**RECORDS SUPPLIED**
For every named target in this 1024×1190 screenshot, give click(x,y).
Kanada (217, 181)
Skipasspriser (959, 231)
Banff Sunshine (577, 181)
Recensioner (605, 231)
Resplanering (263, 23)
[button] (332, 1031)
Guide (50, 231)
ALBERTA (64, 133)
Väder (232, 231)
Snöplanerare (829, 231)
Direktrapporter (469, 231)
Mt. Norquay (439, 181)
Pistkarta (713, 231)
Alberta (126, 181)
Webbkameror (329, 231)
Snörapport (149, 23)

==

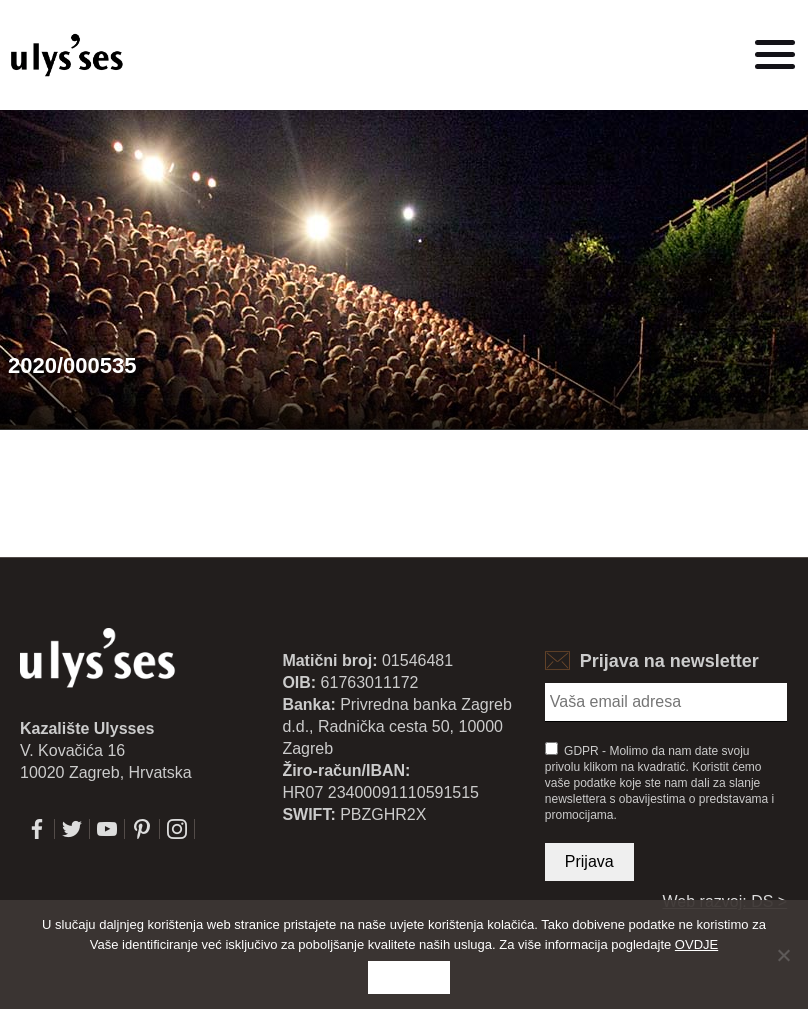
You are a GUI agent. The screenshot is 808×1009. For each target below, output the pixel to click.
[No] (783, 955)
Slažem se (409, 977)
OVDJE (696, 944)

**WHAT TO PRODUCE**
Using the records given above, list every line that includes the word "target".

**RESPONSE BOX**
For every named target in this 1024×1190 screenshot, give click(x,y).
You are a GUI agent. The screenshot is 808×1009. For each target below, output the pixel to click.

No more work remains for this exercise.